Is Disney+ Giving Up on Storytelling? How 'Microcontent' Could Kill the Magic (But Save Ad Dollars)
A Disney+ está desistindo da narrativa? Como o 'microconteúdo' pode matar a magia (mas salvar os dólares dos anúncios)

A Disney acaba de soltar uma bomba na CES: em 2026, planeja lançar 'microconteúdo' na Disney+, seguindo o roteiro do TikTok para pegar os Gens Z e Millennial no meio do scroll. Falamos de vídeos curtos verticais sobre esportes, notícias, até 'microsséries' — basicamente, o equivalente cinematográfico de petiscos. A ironia? A Casa do Rato construiu seu império com narrativas longas, e agora está apostando tudo em clipes de cinco segundos.
Mas aqui está a reviravolta: não se trata apenas da duração da atenção. A Disney também divulgou uma nova métrica de 'impacto publicitário' e um 'portal de marcas' usando parceiros de dados como EDO e VideoAmp. Tradução: eles não estão atrás dos jovens por amor à narrativa — estão atrás de dinheiro de publicidade, e querem convencer a Madison Avenue. Será o começo da Disney+ como um intervalo comercial glorificado?
Vamos combinar: a disputa não é mais por audiência — é por atenção. E atenção agora é medida em milissegundos. A jogada da Disney com Affinity Solutions e EDO não é sobre criatividade — é provar um ROI para clientes da Fortune 500. A 'magia' agora é um dado.
É, esses executivos já viram um Reel? Conteúdo curto não é 'enferrujar' — é se adaptar. Se a Disney não vier até nós, não iremos até ela. Eu adoro o Mickey tanto quanto qualquer um, mas não vou abrir um app para um único programa de 45 minutos e acabar por aí.

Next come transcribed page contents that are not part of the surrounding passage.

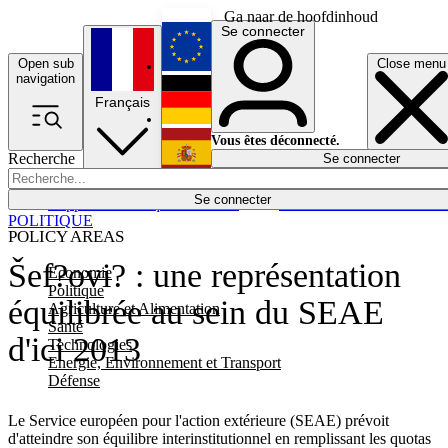
Ga naar de hoofdinhoud
Se connecter
Open sub
Close menu
English
navigation
Français
Deutsch
Vous êtes déconnecté.
Recherche
Se connecter
Español
Lumières éteintes
Se connecter
Rapporteur
Politique
Économie
Newsletters
Evénements
Em
POLITIQUE
POLICY AREAS
Šef?ovi? : une représentation
Economie
Politique
équilibrée au sein du SEAE
Agriculture et Alimentation
Santé
d'ici 2013
Technologies
Energie, Environnement et Transport
Défense
Le Service européen pour l'action extérieure (SEAE) prévoit
d'atteindre son équilibre interinstitutionnel en remplissant les quotas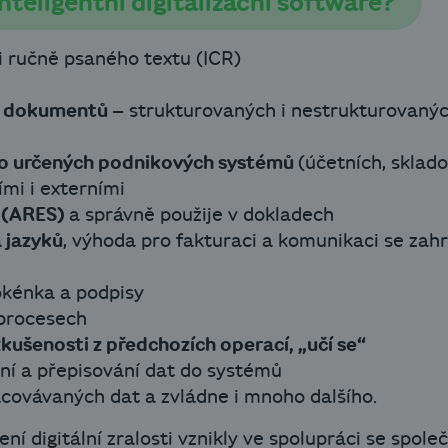
teligentní digitalizační software?
 ručně psaného textu (ICR)
ch dokumentů
– strukturovaných i nestrukturovaných
do určených podnikových systémů
(účetních, sklad
ími i externími
ů (ARES)
a správně použije v dokladech
 jazyků
, výhoda pro fakturaci a komunikaci se zahr
okénka a podpisy
 procesech
 zkušenosti z předchozích operací, „učí se“
ní a přepisování dat do systémů
acovávaných dat a zvládne i mnoho dalšího.
í digitální zralosti vznikly ve spolupráci se společn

Agora vamos reduzir Branca de Neve a destaques comestíveis? Isso não é adaptação — é rendição. A arte do ritmo, desenvolvimento de personagem, recompensa emocional? Tudo sumiu. Substituído por cortes rápidos e doses de dopamina. Choro pelo futuro da narrativa.
Com todo respeito, a 'arte' que você lamenta sempre foi financiada por anúncios. A diferença agora? Apenas ficou transparente.
O microconteúdo não é o inimigo — a má curadoria é. Prefiro assistir 10 clipes brilhantes de 90 segundos do que uma bagunça de 45 minutos. O formato não é o problema; a escrita preguiçosa é.
Só quero assistir algo com meus filhos sem receber um anúncio de 15 segundos de brinquedos de slime a cada 45 segundos. É pedir demais?
E se as crianças estiverem rolando microsséries sobre JCPenney, já perdemos.
Chamar isso de 'enferrujar' ignora décadas de evolução midiática. O rádio matou o teatro ao vivo, o cinema matou os radiofônicos, a TV matou os curtas. Cada geração redefine o consumo — não é decadência, é transformação.